Live your life based on God’s promises to you,
not your promises to God.
Mike Treneer
A number of those involved in our Kansas ministry were at Glen Eyrie in Colorado Springs, CO where we heard Mike make this statement. He illustrated the necessity for this in his own life and called our attention to the importance of living our life based on His promises to us. All of us are able to remember a time in our lives when our spiritual walk seemed to be dependent on fulfilling our promises to Him. It may have been the promise that we would cease from a certain activity only to find ourselves repeating that activity in a few weeks. Perhaps it was a recurring attitude of resentment, jealousy, or an impure thought life about which we made promises to God that we would overcome. On the other hand, our promises to Him may have been that we would finally become consistent in our devotional life. Whatever the promises were, our experience eventually would be failure which led to guilt and the accusations of our enemy the devil. His voice, though not audible, would impress us with the thought that we had tried the Christian life and failed. Not only were we not able to do it, but the possibility of anyone living that life seemed so remote that we may have been tempted to deny its reality.
In the Old Testament, it is recorded in a number of instances that the people of Israel made promises to God, promises that they could not keep. One of these is recorded in Exodus 19:8. “The people all responded together, ‘We will do everything the LORD has said.’” Their history after this statement revealed many centuries of broken promises. Under the old covenant everything came from man and man was not able to keep his promises. In the new covenant, or as Ray Stedman related, the “new arrangement for living,” everything comes from God. This new covenant is the basis for His promises to us, promises that we may live by. Let me choose three of these for the purposes of illustration.

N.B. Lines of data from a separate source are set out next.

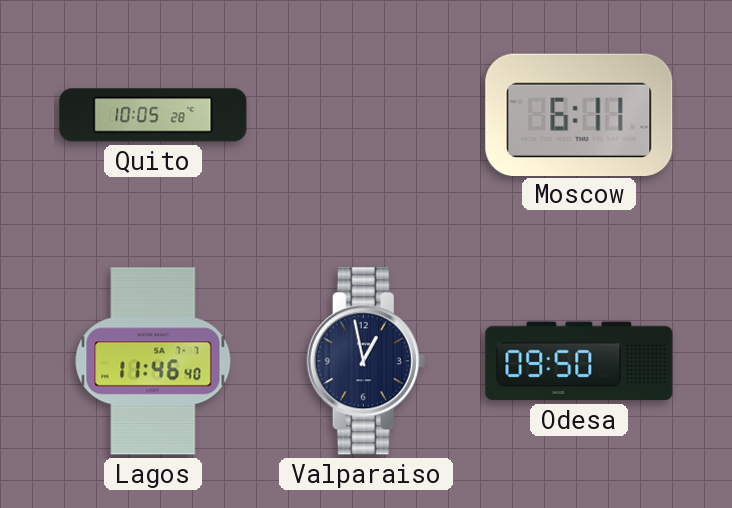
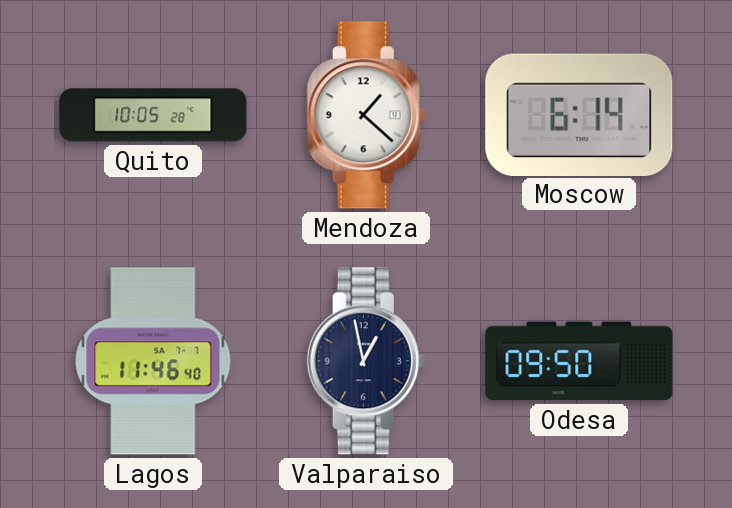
Mendoza: none -> 1:22
Moscow: 6:11 -> 6:14
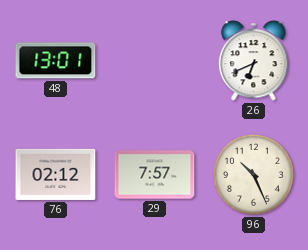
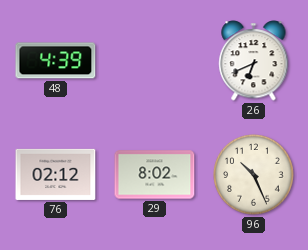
48: 13:01 -> 4:39
29: 7:57 -> 8:02
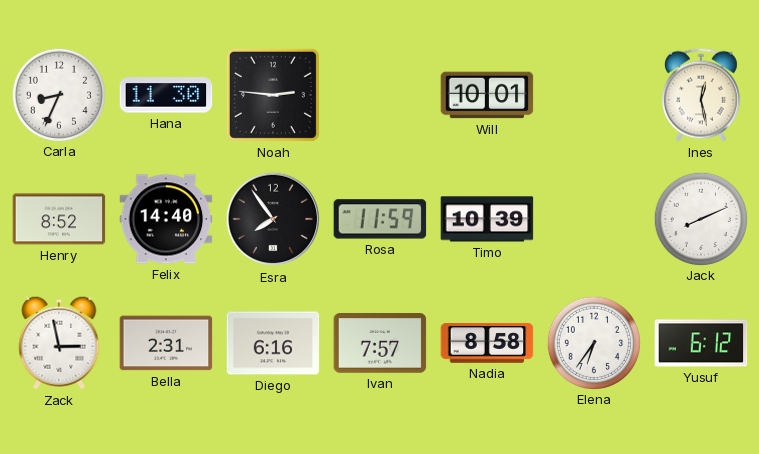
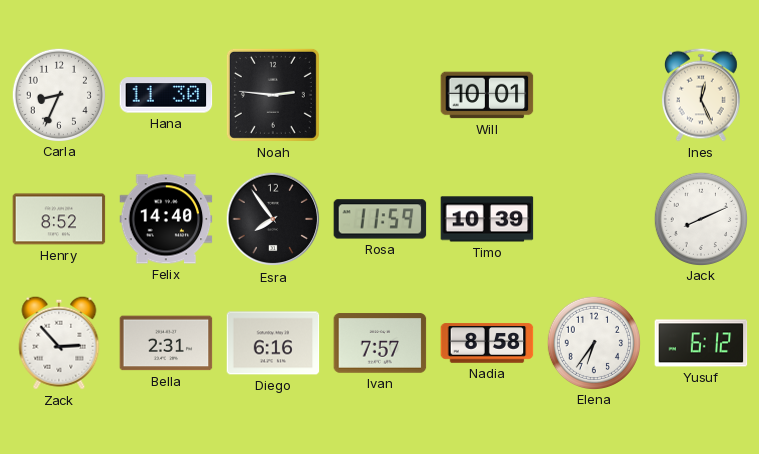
Ines: 12:28 -> 12:26
Zack: 2:58 -> 2:53
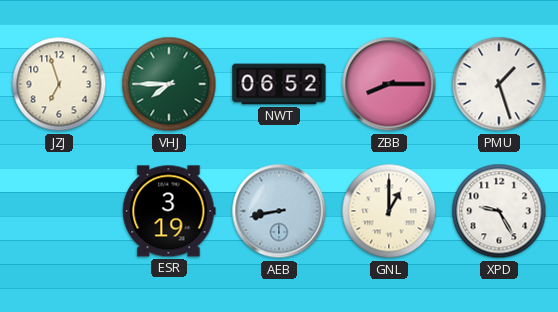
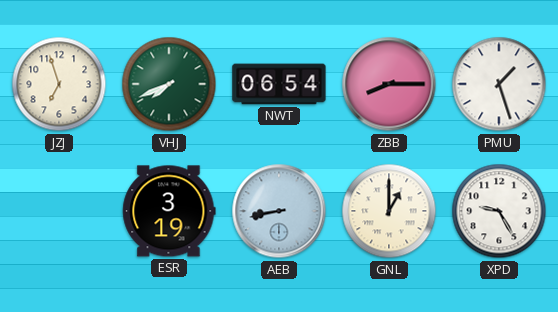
VHJ: 7:45 -> 7:41
NWT: 06:52 -> 06:54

Galatians 5:16 “So I say, live by the Spirit, and you will not gratify the desires of the sinful nature.” God’s promise is that His Spirit is given to lead us moment by moment. We are not told to stop gratifying the desires of the sinful nature in order to live by the Spirit. That is the old covenant. The new covenant, based on His promise to us, is that in living by His Spirit, we are freed from the sinful nature.
II Corinthians 3:18 “And we, who with unveiled faces all reflect (contemplate) the Lord’s glory, are being transformed into his likeness with ever-increasing glory, which comes from the Lord, who is the Spirit.” His promise to us is that he is transforming us into the likeness of Christ. This is not our promise to Him, but His to us. The Holy Spirit leads us (Galatians 5:16) to contemplate-to behold-to spend time with Christ resulting in His likeness becoming more and more evident in our lives. As we make our lives available to Him He makes His life available to us.
I Corinthians 1:30 “It is because of him that you are in Christ Jesus, who has become for us wisdom from God-that is, our righteousness, holiness and redemption.” This is the most amazing promise of all. Being led by the Spirit (Galatians 5:16) to contemplate Christ (II Corinthians 3:18) we are led to the understanding that Christ Himself is our righteousness, He himself is our holiness, and He is our redemption. We have nothing apart from Him. God does not give us righteousness. He gives us Christ, who is our righteousness. He does not give us holiness. He gives us Christ who is our holiness. God does not give us redemption. He gives us Christ who is our redemption. He who lives in us as our very life (Galatians 2:20, Colossians 3:3-4) daily expresses Himself through our lives as righteousness, holiness and redemption.
What, then, should our response be to these promises? How do we live life based on His promises to us? Paul answers these questions in II Corinthians 7:1. “Since we have these promises, dear friends, let us purify ourselves from everything that contaminates body and spirit, perfecting holiness out of reverence for God.” Paul describes two steps in our response to these promises. The first is to purify ourselves, which is confession. I John 1:9 states “If we confess our sins, he is faithful and just and will forgive our sins and purify us from all unrighteousness.” The second is to perfect holiness, which is always by faith. Romans 1:17 relates, “For in the gospel a righteousness from God is revealed that is by faith from first to last, just as it is written: ‘The righteous will live by faith.’” It is by faith that we claim these promises and live by them.
What are the promises that the Lord has given you to live by? I would encourage you to write them down, memorize them and daily affirm His promises to you that you may live on the basis of His promises to you, not your promises to Him.